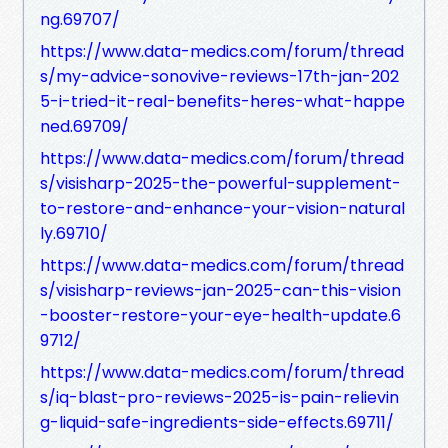
ng.69707/
https://www.data-medics.com/forum/thread
s/my-advice-sonovive-reviews-17th-jan-202
5-i-tried-it-real-benefits-heres-what-happe
ned.69709/
https://www.data-medics.com/forum/thread
s/visisharp-2025-the-powerful-supplement-
to-restore-and-enhance-your-vision-natural
ly.69710/
https://www.data-medics.com/forum/thread
s/visisharp-reviews-jan-2025-can-this-vision
-booster-restore-your-eye-health-update.6
9712/
https://www.data-medics.com/forum/thread
s/iq-blast-pro-reviews-2025-is-pain-relievin
g-liquid-safe-ingredients-side-effects.69711/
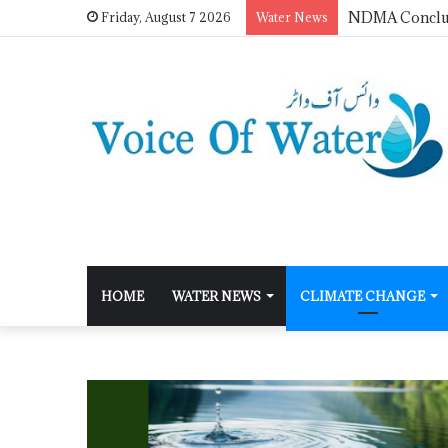
Friday, August 7 2026
Water News
HOME
WATER NEWS
CLIMATE CHANGE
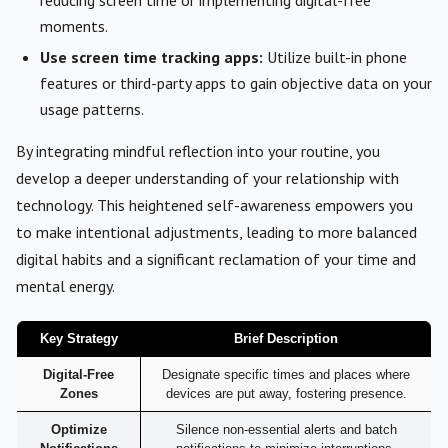
moments.
Use screen time tracking apps:
Utilize built-in phone
features or third-party apps to gain objective data on your
usage patterns.
By integrating mindful reflection into your routine, you
develop a deeper understanding of your relationship with
technology. This heightened self-awareness empowers you
to make intentional adjustments, leading to more balanced
digital habits and a significant reclamation of your time and
mental energy.
Key Strategy
Brief Description
Digital-Free
Designate specific times and places where
Zones
devices are put away, fostering presence.
Optimize
Silence non-essential alerts and batch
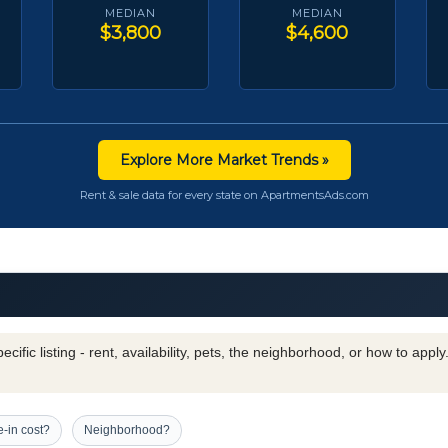
MEDIAN
MEDIAN
$3,800
$4,600
Explore More Market Trends »
Rent & sale data for every state on ApartmentsAds.com
cific listing - rent, availability, pets, the neighborhood, or how to appl
-in cost?
Neighborhood?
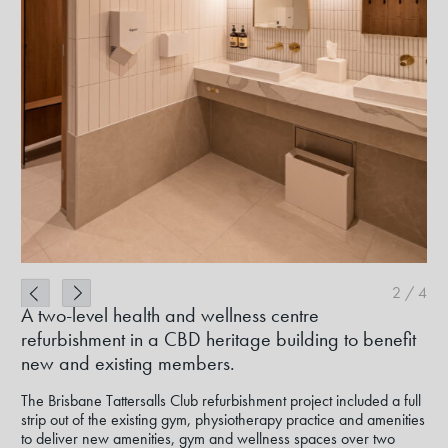
2
/
4
A two-level health and wellness centre
refurbishment in a CBD heritage building to benefit
new and existing members.
The Brisbane Tattersalls Club refurbishment project included a full
strip out of the existing gym, physiotherapy practice and amenities
to deliver new amenities, gym and wellness spaces over two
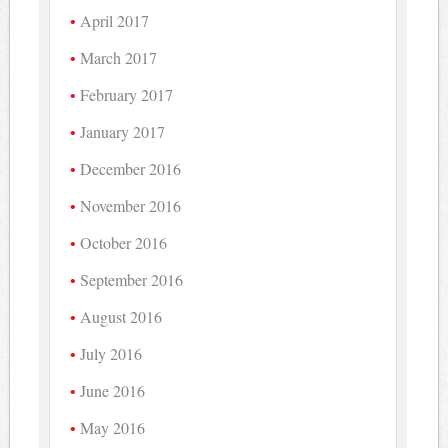
April 2017
March 2017
February 2017
January 2017
December 2016
November 2016
October 2016
September 2016
August 2016
July 2016
June 2016
May 2016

+--

■ Work to complete
Begin at the first line of the entries above and return each line exactly, stopping after the line that contains "Rent & sale". Pictures do not belong in the copy.

■ Task answer
ng.69707/
https://www.data-medics.com/forum/thread
s/my-advice-sonovive-reviews-17th-jan-202
5-i-tried-it-real-benefits-heres-what-happe
ned.69709/
https://www.data-medics.com/forum/thread
s/visisharp-2025-the-powerful-supplement-
to-restore-and-enhance-your-vision-natural
ly.69710/
https://www.data-medics.com/forum/thread
s/visisharp-reviews-jan-2025-can-this-vision
-booster-restore-your-eye-health-update.6
9712/
https://www.data-medics.com/forum/thread
s/iq-blast-pro-reviews-2025-is-pain-relievin
g-liquid-safe-ingredients-side-effects.69711/
Friday, August 7 2026
Water News
HOME
WATER NEWS
CLIMATE CHANGE
moments.
Use screen time tracking apps:
Utilize built-in phone
features or third-party apps to gain objective data on your
usage patterns.
By integrating mindful reflection into your routine, you
develop a deeper understanding of your relationship with
technology. This heightened self-awareness empowers you
to make intentional adjustments, leading to more balanced
digital habits and a significant reclamation of your time and
mental energy.
Key Strategy
Brief Description
Digital-Free
Designate specific times and places where
Zones
devices are put away, fostering presence.
Optimize
Silence non-essential alerts and batch
MEDIAN
MEDIAN
$3,800
$4,600
Explore More Market Trends »
Rent & sale data for every state on ApartmentsAds.com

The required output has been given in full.